Sad Passings in April
Paul Peek, guitar player in Gene Vincent's Blue Caps, who had been scheduled to appear at the Ryman Auditorium in Nashville for the Rockabilly Hall of Fame at the time of his death.

Ted McCarty, who died at the age of 91, was president of the Gibson Guitar Company during the fifties when the company first released its legendary Les Paul, 335 and Explorer guitars. He was also the president of the Bigsby Company until 1999.

Ed "Big Daddy" Roth, the single most recognizable name in hot rod culture, passed away April 4 at the age of 69.
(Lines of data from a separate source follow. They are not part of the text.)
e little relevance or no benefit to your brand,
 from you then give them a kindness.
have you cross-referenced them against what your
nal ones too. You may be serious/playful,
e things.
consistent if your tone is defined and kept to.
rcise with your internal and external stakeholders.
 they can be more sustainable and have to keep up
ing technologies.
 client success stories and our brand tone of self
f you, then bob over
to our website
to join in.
Joey Ramone - There is hardly a rock musician or fan alive today who was not affected in some way by the Ramones. They were the original punk band, growing up at CBGB's in New York in the middle seventies and taking their three-chord skronk around the globe countless times. On April 15, Joey Ramone (born Jeffrey Hyman) passed away at the age of 49 following a battle with lymphoma. The band called it a day in 1996 and Joey had kept a relavitely low profile since then. Gabba gabba hey.